Ökologie als inquisitorisches Spiel

Die grüne Kritik fokussiert nicht auf die Produktion und die Eigentumsverhältnisse. Die Individualisierung der Problemlösung ist töricht.

Als gestern die Bilder durch die Nachrichtenportale gingen, die von einer Großdemonstration vor den Toren der IAA in Frankfurt berichteten, und dabei die Forderung ins Auge stach, jetzt endlich die SUVs aus den Städten zu verbannen, inszenierte sich vor meinen Augen wieder jenes irrsinnige Spiel, das seit Jahrzehnten in diesem Land aufgeführt wird.

Verbrannt in Hysterie

Das Tragische dabei ist, dass die Akteure immer unzurechnungsfähiger werden und dennoch keine Lösung in Sicht zu sein scheint. Es sei denn, irgendwann, und das sollte angesichts des Status quo schnell gehen, kämen Menschen ins Spiel, die bestimmte Dinge machten und Fakten schafften. Denn das, was als der gesellschaftliche Diskurs genannt wird, ist zumindest als öffentlicher Teil in der Hysterie verbrannt.

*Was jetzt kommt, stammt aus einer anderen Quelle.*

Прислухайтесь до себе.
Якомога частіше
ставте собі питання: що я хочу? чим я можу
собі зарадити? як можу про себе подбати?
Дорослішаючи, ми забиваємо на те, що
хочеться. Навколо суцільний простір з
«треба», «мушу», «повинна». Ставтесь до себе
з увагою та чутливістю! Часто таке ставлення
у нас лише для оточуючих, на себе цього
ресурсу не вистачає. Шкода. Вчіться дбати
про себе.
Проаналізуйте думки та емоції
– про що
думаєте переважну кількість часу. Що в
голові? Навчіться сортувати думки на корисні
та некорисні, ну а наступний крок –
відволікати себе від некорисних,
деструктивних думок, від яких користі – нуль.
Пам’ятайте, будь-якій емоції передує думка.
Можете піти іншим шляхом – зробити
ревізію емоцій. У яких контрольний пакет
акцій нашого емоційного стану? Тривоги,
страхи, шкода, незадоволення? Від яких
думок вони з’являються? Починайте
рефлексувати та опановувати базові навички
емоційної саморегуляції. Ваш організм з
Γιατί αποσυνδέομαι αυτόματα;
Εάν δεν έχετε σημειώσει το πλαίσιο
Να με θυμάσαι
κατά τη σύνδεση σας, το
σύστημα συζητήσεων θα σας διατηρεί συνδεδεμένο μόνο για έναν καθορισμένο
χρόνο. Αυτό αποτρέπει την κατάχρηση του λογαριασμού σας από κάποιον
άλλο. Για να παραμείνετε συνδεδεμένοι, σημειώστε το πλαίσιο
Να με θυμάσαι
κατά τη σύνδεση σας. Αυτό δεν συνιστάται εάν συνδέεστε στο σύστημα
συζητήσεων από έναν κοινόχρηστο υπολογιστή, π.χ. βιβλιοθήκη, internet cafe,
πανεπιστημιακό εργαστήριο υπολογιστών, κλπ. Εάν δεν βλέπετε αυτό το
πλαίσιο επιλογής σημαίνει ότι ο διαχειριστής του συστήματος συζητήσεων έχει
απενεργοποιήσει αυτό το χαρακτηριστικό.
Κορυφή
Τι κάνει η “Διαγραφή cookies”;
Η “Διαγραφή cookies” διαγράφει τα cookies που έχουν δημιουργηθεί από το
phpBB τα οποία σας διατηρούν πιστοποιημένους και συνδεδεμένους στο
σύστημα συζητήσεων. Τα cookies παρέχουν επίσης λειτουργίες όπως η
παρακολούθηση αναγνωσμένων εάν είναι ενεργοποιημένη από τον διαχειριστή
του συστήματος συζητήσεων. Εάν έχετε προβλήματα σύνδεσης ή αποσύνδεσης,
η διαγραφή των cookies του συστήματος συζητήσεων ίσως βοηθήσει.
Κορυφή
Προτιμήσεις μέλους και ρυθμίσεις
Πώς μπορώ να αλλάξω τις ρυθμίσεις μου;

Zwei sich scheinbar unversöhnliche Pole stehen sich gegenüber. Auf der einen Seite der ungehemmte und unreflektierte Wirtschaftsliberalismus, der mit seiner zentralen Aussage, dass alles vom Markt gerichtet würde, immer noch viele Gemüter beruhigt. Und auf der anderen Seite die mahnende Stimme vieler Ökologisten, die davor warnen, dass die Ideologie vom Wachstum ins Verderben führt.

Letzteres hat, was die Überflutung liquider Märkte mit Waren angeht, etwas evident Richtiges, zieht aber meines Erachtens in der politischen Agenda den falschen Schluss.

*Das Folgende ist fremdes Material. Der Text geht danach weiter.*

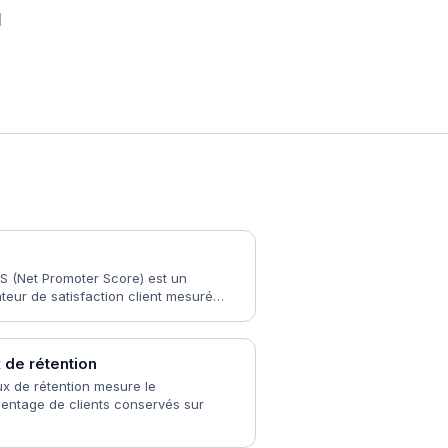
l
S (Net Promoter Score) est un
ateur de satisfaction client mesuré…
 de rétention
ux de rétention mesure le
entage de clients conservés sur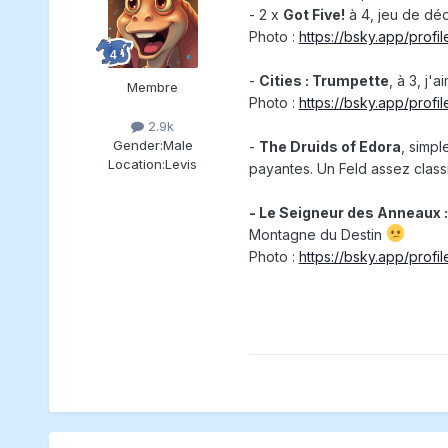
- 2 x
Got Five!
à 4, jeu de déd
Photo :
https://bsky.app/profi
-
Cities : Trumpette
, à 3, j'
Membre
Photo :
https://bsky.app/profi
2.9k
Gender:
Male
-
The Druids of Edora
, simpl
Location:
Levis
payantes. Un Feld assez class
- Le Seigneur des Anneaux 
Montagne du Destin
Photo :
https://bsky.app/profi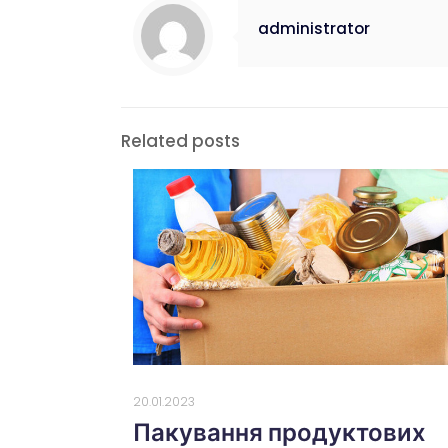
administrator
Related posts
20.01.2023
Пакування продуктових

Ökologie, Produktion und Eigentum

Während die Marktliberalen de facto seit Jahrzehnten die politische Macht innehaben und alles verhindern, was dem freien Produzieren und Distribuieren im Wege steht, werden die Kritiker immer noch als eine Art Opposition gegen die Kräfte erlebt, die mit ihrem Tun und ihrer ungestillten Gier dabei sind, alles zu zerstören, was die Natur wie die menschliche Existenz ausmacht.

“Wem gehören die Produktionsmittel und wer verfügt darüber?”
Die grüne Kritik daran ist jedoch nicht systemisch, das heißt, sie fokussiert nicht auf die Produktionsbedingungen und nicht auf die Eigentumsverhältnisse. Stattdessen hat sie etwas eingeführt, das sehr wirkungsvoll, aber auch sehr töricht ist, nämlich die Privatisierung oder Individualisierung der Problemlösung.

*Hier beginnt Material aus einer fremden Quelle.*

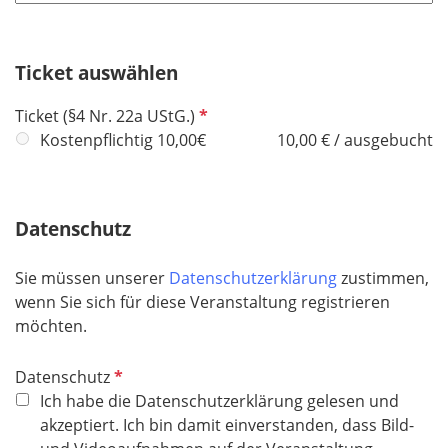
t
d
i
f
c
e
h
Ticket auswählen
l
t
d
P
Ticket (§4 Nr. 22a UStG.)
f
f
Kostenpflichtig 10,00€
10,00 € / ausgebucht
e
l
l
i
d
c
Datenschutz
h
t
Sie müssen unserer
Datenschutzerklärung
zustimmen,
f
wenn Sie sich für diese Veranstaltung registrieren
e
möchten.
l
d
P
Datenschutz
f
Ich habe die Datenschutzerklärung gelesen und
l
akzeptiert. Ich bin damit einverstanden, dass Bild-
i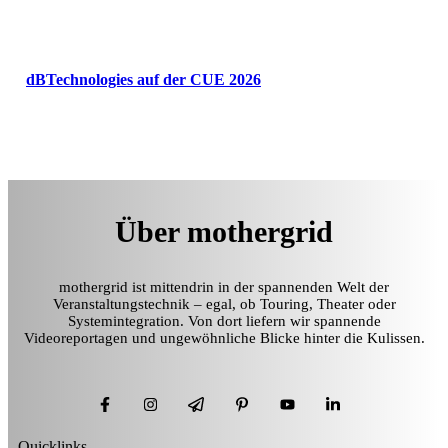
dBTechnologies auf der CUE 2026
Über mothergrid
mothergrid ist mittendrin in der spannenden Welt der
Veranstaltungstechnik – egal, ob Touring, Theater oder
Systemintegration. Von dort liefern wir spannende
Videoreportagen und ungewöhnliche Blicke hinter die Kulissen.
Quicklinks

So wird nicht gefragt, wer was unter welchen Bedingungen produzieren und auf den Markt bringen darf, sondern es wird darauf verwiesen, dass die Konsumenten die Verantwortung für die Verbreitung tragen. Das ist einerseits richtig, andererseits lenkt es von den eigentlichen Quellen des Produktes ab.

Fatale Augenwischerei

Dass eine marktliberale Regierung diese Argumentation gerne aufgreift, zeigt sich jeden Tag von Neuem. Schlimmer noch, es hat in der Bundesrepublik zu einem Spiel getrieben, das man als das inquisitorische bezeichnen muss. Immer dominiert ein Thema, das als aktuell ausgewiesen wird, an dem sich die Gemüter erhitzen und an dem abgearbeitet wird, wer sich zu den Guten zählen darf oder wer sich als Missetäter gerade isoliert.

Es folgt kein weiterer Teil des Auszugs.